AI Data Labeling & Annotation Benchmarks

Annotation Accuracy

Precision, recall and F1 benchmarks for bounding box, polygon, NER, and sentiment tasks measured against gold-standard references.

View methodology

Inter-annotator Agreement

Cohen's κ, Fleiss' κ, and Krippendorff's α — how we measure and enforce consistency across annotators on every task type.

View methodology

Throughput & Turnaround

Sustained annotation rates, delivery pipeline stages, and SLA tiers — with explicit quality-speed tradeoff curves per task.

View methodology

Methodology

How Annotation Accuracy Is Measured

Every benchmark we publish is derived from two core metrics — Precision and Recall — computed against a verified gold-standard reference set. Here is exactly how they work.

Confusion Matrix

Predicted Positive

Predicted Negative

Actual +

TP

True Positive

Label predicted and present in reference

FN

False Negative

Label in reference but missed by annotator

Actual −

FP

False Positive

Label predicted but not in reference

TN

True Negative

Correctly withheld — not labelled, not in reference

↑ Precision denominator

Derived Metrics

Precision

Correctness

                    P = TP ÷ (TP + FP)
                

"Of every annotation our annotators produced, what fraction was actually correct?" High precision means few false alarms.

Recall

Coverage

                    R = TP ÷ (TP + FN)
                

"Of every annotation that existed in the gold standard, what fraction did our annotators find?" High recall means few missed labels.

F1 Score

Balance

                    F1 = 2 × (P × R) ÷ (P + R)
                

The harmonic mean of Precision and Recall. A single number that penalises extreme imbalance — a 100% recall with 1% precision scores an F1 of just 2%.

How Each Task Type Is Scored

Bounding Box

IoU ≥ 0.5 threshold

TP Predicted box overlaps gold box by ≥ 50% (IoU)

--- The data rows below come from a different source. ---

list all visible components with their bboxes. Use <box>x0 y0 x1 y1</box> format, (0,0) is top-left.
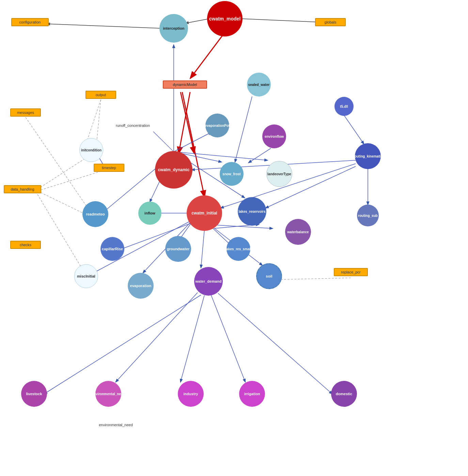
node-landeover-type[interactable]: landeoverType <box>266 161 292 187</box>
svg-line-43 <box>235 96 252 162</box>
svg-line-5 <box>186 19 209 23</box>
svg-line-44 <box>249 148 271 163</box>
node-checks[interactable]: checks <box>10 241 41 249</box>
node-runoff-label: runoff_concentration <box>116 123 150 128</box>
svg-line-21 <box>174 132 211 152</box>
node-lakes-reservoirs[interactable]: lakes_reservoirs <box>238 197 266 226</box>
node-sealed-water[interactable]: sealed_water <box>247 73 271 96</box>
node-industry[interactable]: industry <box>178 381 204 407</box>
node-messages[interactable]: messages <box>10 108 41 117</box>
svg-line-30 <box>201 230 204 268</box>
svg-line-6 <box>47 24 161 28</box>
node-waterbalance[interactable]: waterbalance <box>285 219 311 245</box>
node-t5dll[interactable]: t5.dll <box>334 97 354 116</box>
node-cwatm-model[interactable]: cwatm_model <box>207 1 243 36</box>
svg-line-3 <box>181 92 194 153</box>
node-environmental-need-label: environmental_need <box>95 423 136 427</box>
node-configuration[interactable]: configuration <box>11 18 49 26</box>
node-replace-pcr[interactable]: replace_pcr <box>334 268 368 276</box>
node-lakes-res-small[interactable]: lakes_res_small <box>227 237 250 261</box>
svg-line-10 <box>37 169 109 191</box>
svg-line-41 <box>211 295 245 382</box>
node-livestock[interactable]: livestock <box>21 381 47 407</box>
node-environmental-need[interactable]: environmental_need <box>95 381 121 407</box>
node-init-condition[interactable]: initcondition <box>79 138 103 162</box>
svg-line-22 <box>153 132 174 152</box>
node-readmeteo[interactable]: readmeteo <box>82 201 108 227</box>
node-data-handling[interactable]: data_handling <box>4 185 41 193</box>
node-cwatm-initial[interactable]: cwatm_initial <box>187 195 222 231</box>
svg-line-4 <box>242 19 320 22</box>
svg-line-42 <box>218 293 332 394</box>
node-soil[interactable]: soil <box>256 263 282 289</box>
node-routing-sub[interactable]: routing_sub <box>357 205 379 226</box>
svg-line-9 <box>37 194 86 276</box>
node-domestic[interactable]: domestic <box>331 381 357 407</box>
svg-line-40 <box>181 295 204 382</box>
node-water-demand[interactable]: water_demand <box>194 267 223 296</box>
svg-line-0 <box>191 32 225 78</box>
node-evaporation-pot[interactable]: evaporationPot <box>205 114 229 137</box>
svg-line-7 <box>37 155 90 189</box>
svg-line-38 <box>116 293 198 382</box>
node-snow-frost[interactable]: snow_frost <box>220 162 244 186</box>
svg-line-13 <box>276 278 351 280</box>
node-irrigation[interactable]: irrigation <box>239 381 265 407</box>
svg-line-8 <box>37 191 85 214</box>
node-timestep[interactable]: timestep <box>94 164 124 172</box>
node-routing-kinematic[interactable]: routing_kinematic <box>355 143 381 169</box>
node-output[interactable]: output <box>85 91 116 99</box>
node-evaporation[interactable]: evaporation <box>128 273 154 299</box>
node-misc-initial[interactable]: miscInitial <box>74 264 98 288</box>
node-cwatm-dynamic[interactable]: cwatm_dynamic <box>155 151 192 189</box>
node-groundwater[interactable]: groundwater <box>165 236 191 262</box>
node-capillar-rise[interactable]: capillarRise <box>100 237 124 261</box>
node-dynamic-model[interactable]: dynamicModel <box>163 80 207 89</box>
svg-line-39 <box>44 295 201 394</box>
node-globals[interactable]: globals <box>315 18 346 26</box>
svg-line-14 <box>26 117 92 214</box>
node-interception[interactable]: interception <box>159 14 188 43</box>
node-environflow[interactable]: environflow <box>262 124 286 148</box>
svg-line-15 <box>344 115 364 144</box>
graph-container: cwatm_model interception dynamicModel gl… <box>0 0 468 476</box>
node-inflow[interactable]: inflow <box>138 202 161 225</box>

FP Predicted box has no matching gold box above threshold

FN Gold box has no predicted box above threshold

IoU (Intersection over Union) = overlap area ÷ union area. Benchmarks reported at IoU = 0.5 and IoU = 0.75.

Polygon / Segmentation

Pixel-level mask IoU ≥ 0.5

TP Predicted mask overlaps gold mask by ≥ 50% pixel IoU

FP Predicted mask region not present in gold

FN Gold mask region not covered by any prediction

Boundary F1 (BF) also reported — penalises coarse polygon edges that inflate pixel IoU.

NER (Named Entity Recognition)

Exact span + entity type match

TP Predicted span and type exactly match a gold span and type

FP Predicted span/type has no exact gold counterpart

FN Gold span/type not predicted at all

Partial-match F1 also computed: span overlap > 0 with correct type scores 0.5 rather than 0.

Sentiment

Exact class label match

TP Annotator class (Positive / Negative / Neutral) matches gold label

FP Annotator predicted a class not present in gold

FN Gold class not assigned by annotator

Macro-F1 used (unweighted average across all classes) so minority classes are not hidden by majority-class dominance.

Reference Sets

What Are Gold Standard References?

A gold standard is a verified, high-confidence annotation set used as the ground truth when computing accuracy metrics. Every precision and recall figure we publish is measured against one of two reference types.

Academic Calibration Sets

External · Publicly verifiable

Published benchmark datasets with peer-reviewed annotations, used to calibrate our annotator pool and validate that our scoring methodology is consistent with industry standards.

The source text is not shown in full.